Retype all of the listing exactly, with no pictures.
-- PROVIDED RECORDS follows --
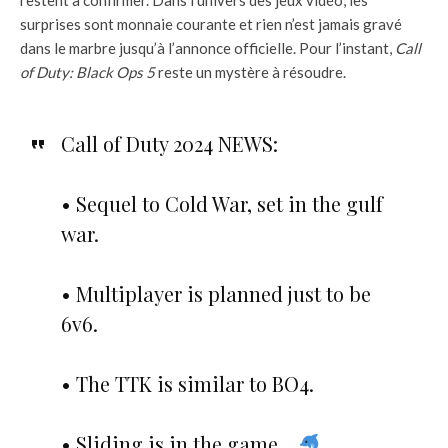
surprises sont monnaie courante et rien n’est jamais gravé
dans le marbre jusqu’à l’annonce officielle. Pour l’instant,
Call
of Duty: Black Ops 5
reste un mystère à résoudre.
Call of Duty 2024 NEWS:
• Sequel to Cold War, set in the gulf
war.
• Multiplayer is planned just to be
6v6.
• The TTK is similar to BO4.
• Sliding is in the game…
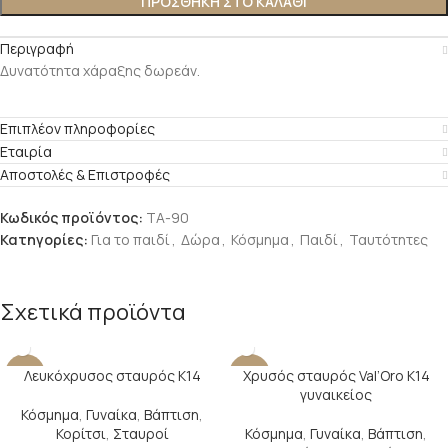
ΠΡΟΣΘΉΚΗ ΣΤΟ ΚΑΛΆΘΙ
Περιγραφή
Δυνατότητα χάραξης δωρεάν.
Επιπλέον πληροφορίες
Εταιρία
Αποστολές & Επιστροφές
Κωδικός προϊόντος:
ΤΑ-90
Κατηγορίες:
Για το παιδί
,
Δώρα
,
Κόσμημα
,
Παιδί
,
Ταυτότητες
Σχετικά προϊόντα
Λευκόχρυσος σταυρός Κ14
Χρυσός σταυρός Val’Oro Κ14
-22%
-28%
γυναικείος
Κόσμημα
,
Γυναίκα
,
Βάπτιση
,
Κορίτσι
,
Σταυροί
Κόσμημα
,
Γυναίκα
,
Βάπτιση
,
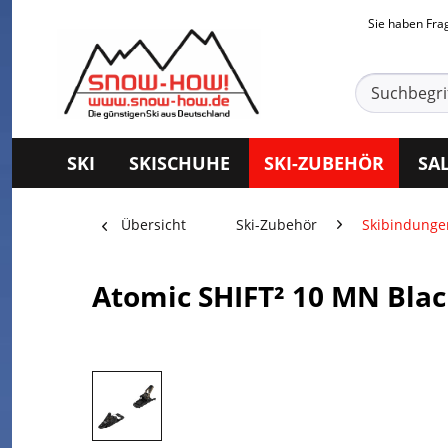
Sie haben Fr
SKI
SKISCHUHE
SKI-ZUBEHÖR
SA
Übersicht
Ski-Zubehör
Skibindunge
Atomic SHIFT² 10 MN Bla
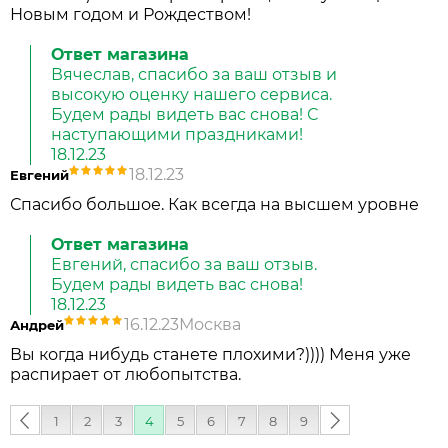
Новым годом и Рождеством!
Ответ магазина
Вячеслав, спасибо за ваш отзыв и
высокую оценку нашего сервиса.
Будем рады видеть вас снова! С
наступающими праздниками!
18.12.23
18.12.23
Евгений
Спасибо большое. Как всегда на высшем уровне
Ответ магазина
Евгений, спасибо за ваш отзыв.
Будем рады видеть вас снова!
18.12.23
16.12.23
Москва
Андрей
Вы когда нибудь станете плохими?)))) Меня уже
распирает от любопытства.
‹
1
2
3
4
5
6
7
8
9
следующая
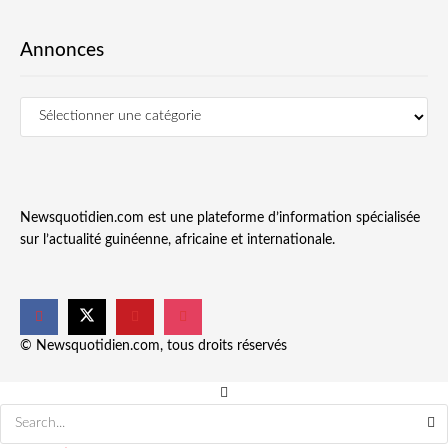
Annonces
Newsquotidien.com est une plateforme d’information spécialisée
sur l’actualité guinéenne, africaine et internationale.
© Newsquotidien.com, tous droits réservés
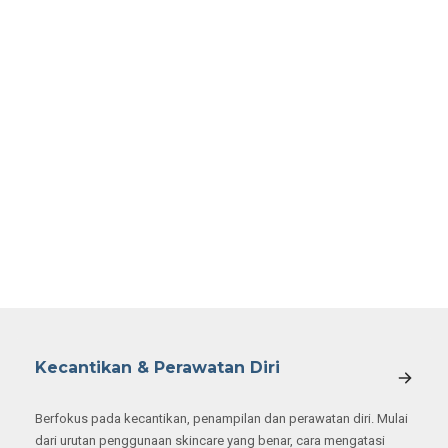
dari urutan penggunaan skincare yang benar, cara mengatasi
masalah kulit, hingga tutorial makeup untuk pemula.
Indeks
Kode Etik
Kebijakan Privasi
Disclaimer
Panduan Pengguna
Tentang Kami
Kontak Kami
Copyright @ 2026 Tempatbagi. All right reserved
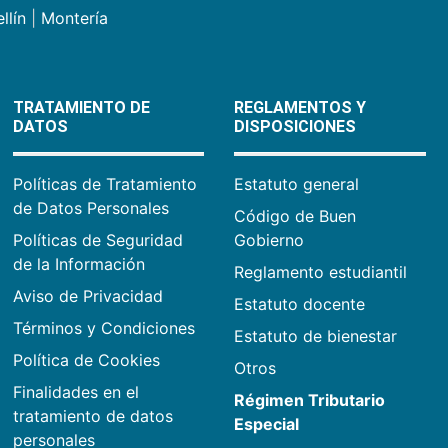
llín
|
Montería
TRATAMIENTO DE
REGLAMENTOS Y
DATOS
DISPOSICIONES
Políticas de Tratamiento
Estatuto general
de Datos Personales
Código de Buen
Políticas de Seguridad
Gobierno
de la Información
Reglamento estudiantil
Aviso de Privacidad
Estatuto docente
Términos y Condiciones
Estatuto de bienestar
Política de Cookies
Otros
Finalidades en el
Régimen Tributario
tratamiento de datos
Especial
personales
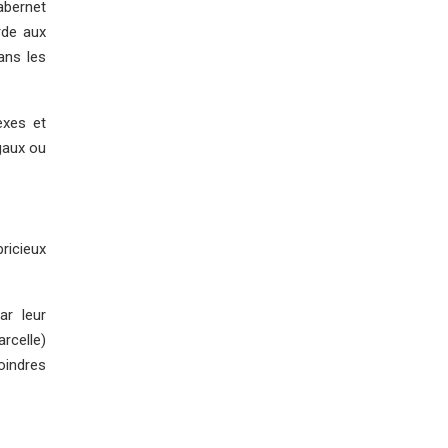
abernet
rde aux
ans les
exes et
gaux ou
pricieux
ar leur
arcelle)
moindres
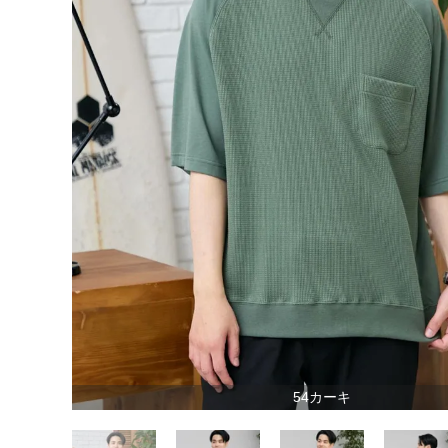
54カーキ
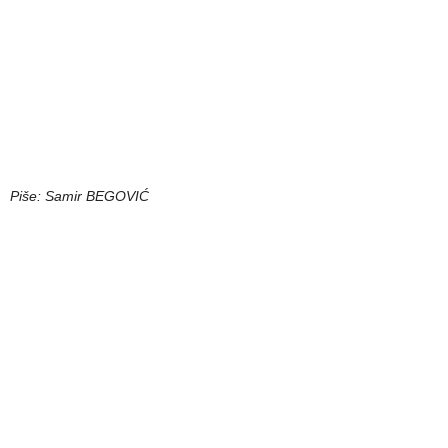
Piše: Samir BEGOVIĆ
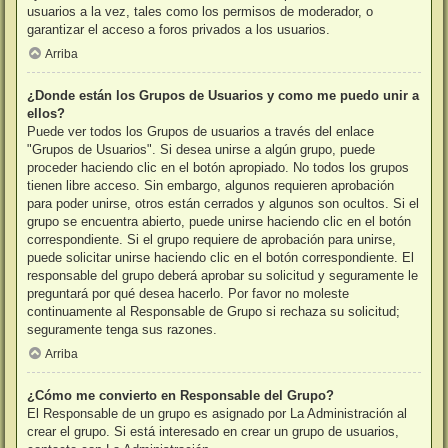
usuarios a la vez, tales como los permisos de moderador, o
garantizar el acceso a foros privados a los usuarios.
Arriba
¿Donde están los Grupos de Usuarios y como me puedo unir a
ellos?
Puede ver todos los Grupos de usuarios a través del enlace
"Grupos de Usuarios". Si desea unirse a algún grupo, puede
proceder haciendo clic en el botón apropiado. No todos los grupos
tienen libre acceso. Sin embargo, algunos requieren aprobación
para poder unirse, otros están cerrados y algunos son ocultos. Si el
grupo se encuentra abierto, puede unirse haciendo clic en el botón
correspondiente. Si el grupo requiere de aprobación para unirse,
puede solicitar unirse haciendo clic en el botón correspondiente. El
responsable del grupo deberá aprobar su solicitud y seguramente le
preguntará por qué desea hacerlo. Por favor no moleste
continuamente al Responsable de Grupo si rechaza su solicitud;
seguramente tenga sus razones.
Arriba
¿Cómo me convierto en Responsable del Grupo?
El Responsable de un grupo es asignado por La Administración al
crear el grupo. Si está interesado en crear un grupo de usuarios,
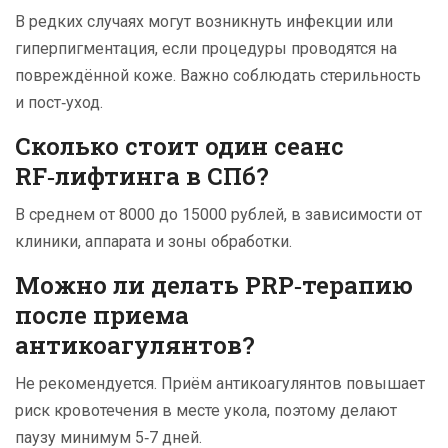
В редких случаях могут возникнуть инфекции или
гиперпигментация, если процедуры проводятся на
повреждённой коже. Важно соблюдать стерильность
и пост‑уход.
Сколько стоит один сеанс
RF‑лифтинга в СПб?
В среднем от 8000 до 15000 рублей, в зависимости от
клиники, аппарата и зоны обработки.
Можно ли делать PRP‑терапию
после приема
антикоагулянтов?
Не рекомендуется. Приём антикоагулянтов повышает
риск кровотечения в месте укола, поэтому делают
паузу минимум 5‑7 дней.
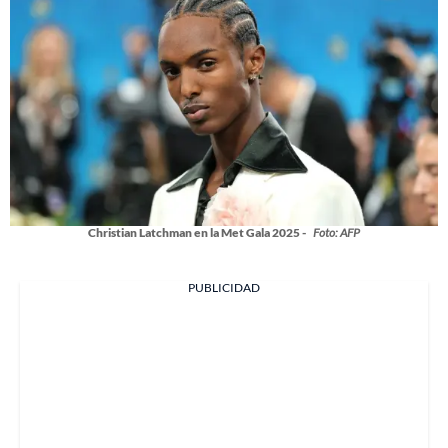
Christian Latchman en la Met Gala 2025 -
Foto: AFP
PUBLICIDAD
-- PROVIDED RECORDS concluded --
▶ [ANSWER TO THIS EXERCISE]:
surprises sont monnaie courante et rien n’est jamais gravé
dans le marbre jusqu’à l’annonce officielle. Pour l’instant,
Call
of Duty: Black Ops 5
reste un mystère à résoudre.
Call of Duty 2024 NEWS:
• Sequel to Cold War, set in the gulf
war.
• Multiplayer is planned just to be
6v6.
• The TTK is similar to BO4.
• Sliding is in the game…
ΠΡΟΣΘΉΚΗ ΣΤΟ ΚΑΛΆΘΙ
Περιγραφή
Δυνατότητα χάραξης δωρεάν.
Επιπλέον πληροφορίες
Εταιρία
Αποστολές & Επιστροφές
Κωδικός προϊόντος:
ΤΑ-90
Κατηγορίες:
Για το παιδί
,
Δώρα
,
Κόσμημα
,
Παιδί
,
Ταυτότητες
Σχετικά προϊόντα
Λευκόχρυσος σταυρός Κ14
Χρυσός σταυρός Val’Oro Κ14
-22%
-28%
γυναικείος
Κόσμημα
,
Γυναίκα
,
Βάπτιση
,
Κορίτσι
,
Σταυροί
Κόσμημα
,
Γυναίκα
,
Βάπτιση
,
Sie haben Fr
SKI
SKISCHUHE
SKI-ZUBEHÖR
SA
Übersicht
Ski-Zubehör
Skibindunge
Atomic SHIFT² 10 MN Bla
Новым годом и Рождеством!
Ответ магазина
Вячеслав, спасибо за ваш отзыв и
высокую оценку нашего сервиса.
Будем рады видеть вас снова! С
наступающими праздниками!
18.12.23
18.12.23
Евгений
Спасибо большое. Как всегда на высшем уровне
Ответ магазина
Евгений, спасибо за ваш отзыв.
Будем рады видеть вас снова!
18.12.23
16.12.23
Москва
Андрей
Вы когда нибудь станете плохими?)))) Меня уже
распирает от любопытства.
‹
1
2
3
4
5
6
7
8
9
следующая
Annonces
Newsquotidien.com est une plateforme d’information spécialisée
sur l’actualité guinéenne, africaine et internationale.
© Newsquotidien.com, tous droits réservés
dari urutan penggunaan skincare yang benar, cara mengatasi
masalah kulit, hingga tutorial makeup untuk pemula.
Indeks
Kode Etik
Kebijakan Privasi
Disclaimer
Panduan Pengguna
Tentang Kami
Kontak Kami
Copyright @ 2026 Tempatbagi. All right reserved
llín
|
Montería
TRATAMIENTO DE
REGLAMENTOS Y
DATOS
DISPOSICIONES
Políticas de Tratamiento
Estatuto general
de Datos Personales
Código de Buen
Políticas de Seguridad
Gobierno
de la Información
Reglamento estudiantil
Aviso de Privacidad
Estatuto docente
Términos y Condiciones
Estatuto de bienestar
Política de Cookies
Otros
Finalidades en el
Régimen Tributario
tratamiento de datos
Especial
personales
abernet
rde aux
ans les
exes et
gaux ou
pricieux
ar leur
arcelle)
moindres
54カーキ
Piše: Samir BEGOVIĆ
usuarios a la vez, tales como los permisos de moderador, o
garantizar el acceso a foros privados a los usuarios.
Arriba
¿Donde están los Grupos de Usuarios y como me puedo unir a
ellos?
Puede ver todos los Grupos de usuarios a través del enlace
"Grupos de Usuarios". Si desea unirse a algún grupo, puede
proceder haciendo clic en el botón apropiado. No todos los grupos
tienen libre acceso. Sin embargo, algunos requieren aprobación
para poder unirse, otros están cerrados y algunos son ocultos. Si el
grupo se encuentra abierto, puede unirse haciendo clic en el botón
correspondiente. Si el grupo requiere de aprobación para unirse,
puede solicitar unirse haciendo clic en el botón correspondiente. El
responsable del grupo deberá aprobar su solicitud y seguramente le
preguntará por qué desea hacerlo. Por favor no moleste
continuamente al Responsable de Grupo si rechaza su solicitud;
seguramente tenga sus razones.
Arriba
¿Cómo me convierto en Responsable del Grupo?
El Responsable de un grupo es asignado por La Administración al
crear el grupo. Si está interesado en crear un grupo de usuarios,
В редких случаях могут возникнуть инфекции или
гиперпигментация, если процедуры проводятся на
повреждённой коже. Важно соблюдать стерильность
и пост‑уход.
Сколько стоит один сеанс
RF‑лифтинга в СПб?
В среднем от 8000 до 15000 рублей, в зависимости от
клиники, аппарата и зоны обработки.
Можно ли делать PRP‑терапию
после приема
антикоагулянтов?
Не рекомендуется. Приём антикоагулянтов повышает
риск кровотечения в месте укола, поэтому делают
паузу минимум 5‑7 дней.
Christian Latchman en la Met Gala 2025 -
Foto: AFP
PUBLICIDAD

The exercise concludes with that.